§ What the task requires: Repeat the data word for word, excluding every picture.

§ Records for the task:
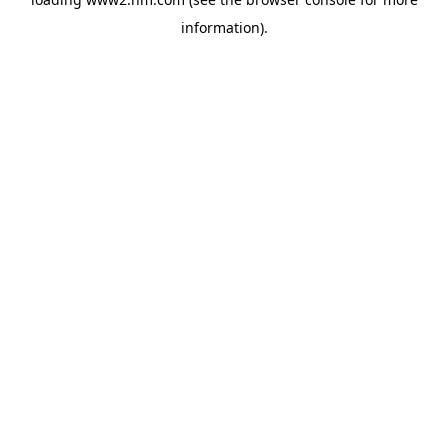
information)
.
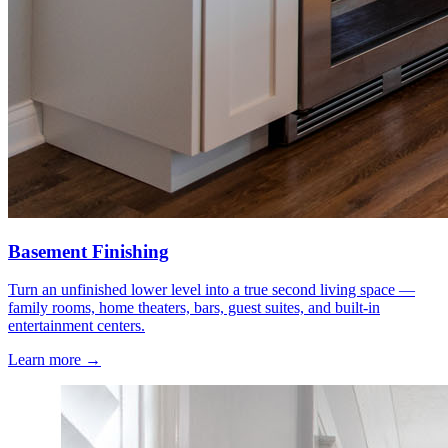
Basement Finishing
Turn an unfinished lower level into a true second living space —
family rooms, home theaters, bars, guest suites, and built-in
entertainment centers.
Learn more →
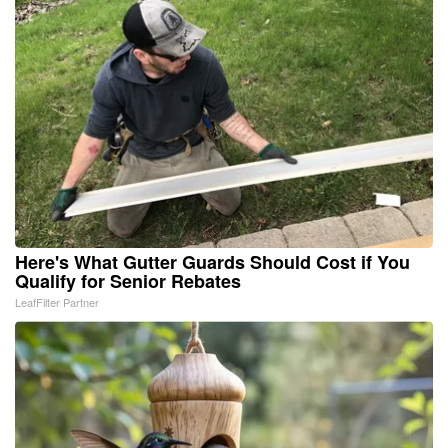
Here's What Gutter Guards Should Cost if You
Qualify for Senior Rebates
LeafFilter Partner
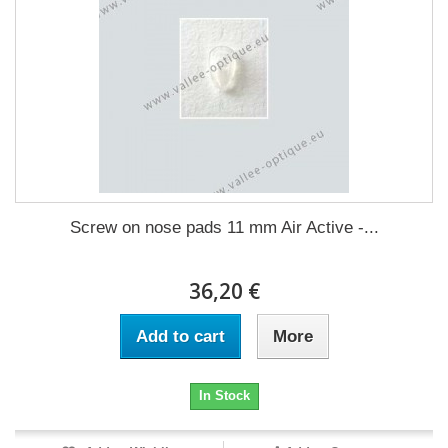
Screw on nose pads 11 mm Air Active -...
36,20 €
Add to cart
More
In Stock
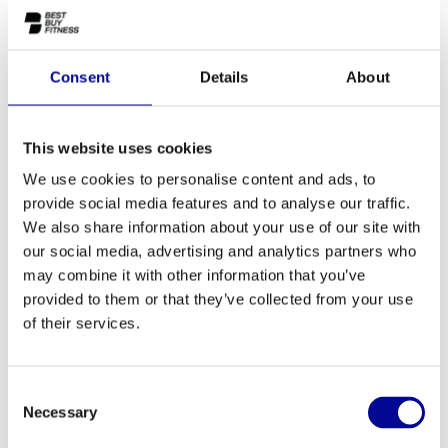
A complete power line of Matrix Ultra Series
The powerful and comfortable Ultra-serie offers de most
Consent
Details
About
advanced functionality and intuitive design that is easy to control.
The Ultra Series-equipment is design for smooth converging and
diverging movements
This website uses cookies
We use cookies to personalise content and ads, to
provide social media features and to analyse our traffic.
We also share information about your use of our site with
ADD TO QUOTE
our social media, advertising and analytics partners who
may combine it with other information that you’ve
provided to them or that they’ve collected from your use
PROFESSIONAL FITNESS
ONE YEAR WARRANTY AS
EQUIPMENT
A STANDARD
of their services.
MORE THAN 28 YEARS OF
BEST PRICES AND BEST
EXPERIENCE
EQUIPMENT
Consent
Necessary
Selection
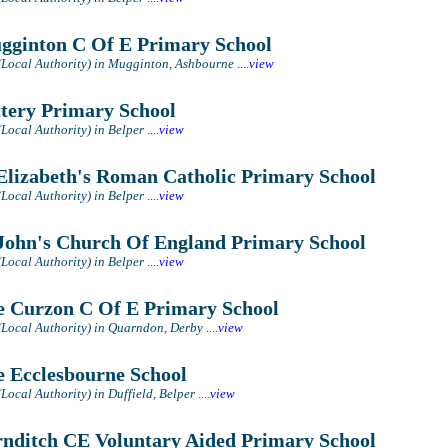
ginton C Of E Primary School
(Local Authority) in Mugginton, Ashbourne
....
view
tery Primary School
(Local Authority) in Belper
....
view
Elizabeth's Roman Catholic Primary School
(Local Authority) in Belper
....
view
John's Church Of England Primary School
(Local Authority) in Belper
....
view
 Curzon C Of E Primary School
(Local Authority) in Quarndon, Derby
....
view
 Ecclesbourne School
Local Authority) in Duffield, Belper
....
view
nditch CE Voluntary Aided Primary School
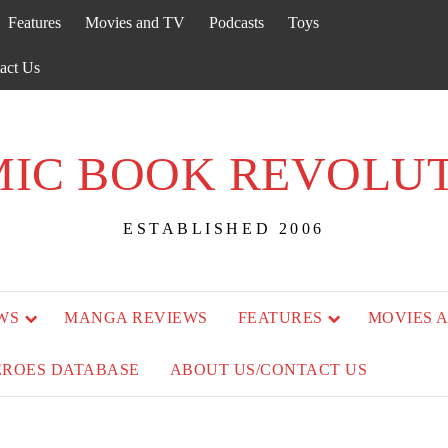
Features
Movies and TV
Podcasts
Toys
act Us
IC BOOK REVOLU
ESTABLISHED 2006
WS
MANGA REVIEWS
FEATURES
MOVIES 
EROES DATABASE
ABOUT US/CONTACT US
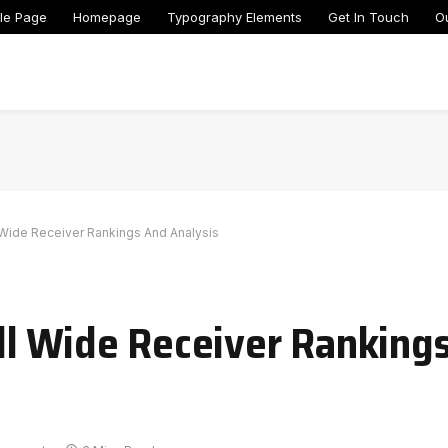
le Page
Homepage
Typography Elements
Get In Touch
O
 Wide Receiver Rankings And Analysis
ll Wide Receiver Ranking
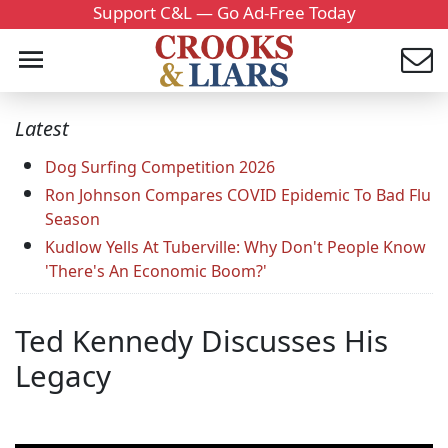
Support C&L — Go Ad-Free Today
Latest
Dog Surfing Competition 2026
Ron Johnson Compares COVID Epidemic To Bad Flu
Season
Kudlow Yells At Tuberville: Why Don't People Know
'There's An Economic Boom?'
Ted Kennedy Discusses His
Legacy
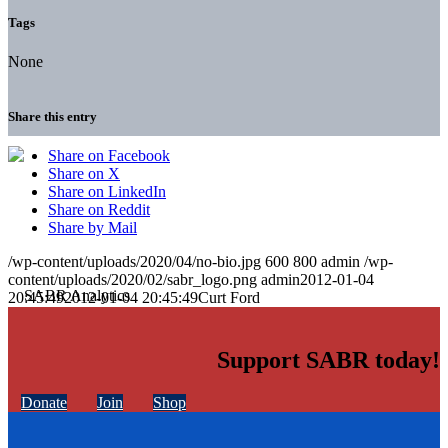
Tags
None
Share this entry
Share on Facebook
Share on X
Share on LinkedIn
Share on Reddit
Share by Mail
/wp-content/uploads/2020/04/no-bio.jpg
600
800
admin
/wp-
content/uploads/2020/02/sabr_logo.png
admin
2012-01-04
20:45:49
2012-01-04 20:45:49
Curt Ford
Support SABR today!
Donate
Join
Shop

§ Task solution:
information)
.
Basement Finishing
Turn an unfinished lower level into a true second living space —
family rooms, home theaters, bars, guest suites, and built-in
entertainment centers.
Learn more →
Here's What Gutter Guards Should Cost if You
Qualify for Senior Rebates
LeafFilter Partner
Screw on nose pads 11 mm Air Active -...
36,20 €
Add to cart
More
In Stock
A complete power line of Matrix Ultra Series
The powerful and comfortable Ultra-serie offers de most
Consent
Details
About
advanced functionality and intuitive design that is easy to control.
The Ultra Series-equipment is design for smooth converging and
diverging movements
This website uses cookies
We use cookies to personalise content and ads, to
provide social media features and to analyse our traffic.
We also share information about your use of our site with
ADD TO QUOTE
our social media, advertising and analytics partners who
may combine it with other information that you’ve
provided to them or that they’ve collected from your use
PROFESSIONAL FITNESS
ONE YEAR WARRANTY AS
EQUIPMENT
A STANDARD
of their services.
MORE THAN 28 YEARS OF
BEST PRICES AND BEST
EXPERIENCE
EQUIPMENT
Consent
Necessary
Selection
ginton C Of E Primary School
(Local Authority) in Mugginton, Ashbourne
....
view
tery Primary School
(Local Authority) in Belper
....
view
Elizabeth's Roman Catholic Primary School
(Local Authority) in Belper
....
view
John's Church Of England Primary School
(Local Authority) in Belper
....
view
 Curzon C Of E Primary School
(Local Authority) in Quarndon, Derby
....
view
 Ecclesbourne School
Local Authority) in Duffield, Belper
....
view
nditch CE Voluntary Aided Primary School
Features
Movies and TV
Podcasts
Toys
act Us
IC BOOK REVOLU
ESTABLISHED 2006
WS
MANGA REVIEWS
FEATURES
MOVIES 
EROES DATABASE
ABOUT US/CONTACT US
le Page
Homepage
Typography Elements
Get In Touch
O
 Wide Receiver Rankings And Analysis
ll Wide Receiver Ranking
Support C&L — Go Ad-Free Today
Latest
Dog Surfing Competition 2026
Ron Johnson Compares COVID Epidemic To Bad Flu
Season
Kudlow Yells At Tuberville: Why Don't People Know
'There's An Economic Boom?'
Ted Kennedy Discusses His
Legacy
Tags
None
Share this entry
Share on Facebook
Share on X
Share on LinkedIn
Share on Reddit
Share by Mail
/wp-content/uploads/2020/04/no-bio.jpg
600
800
admin
/wp-
content/uploads/2020/02/sabr_logo.png
admin
2012-01-04
20:45:49
2012-01-04 20:45:49
Curt Ford
Support SABR today!
Donate
Join
Shop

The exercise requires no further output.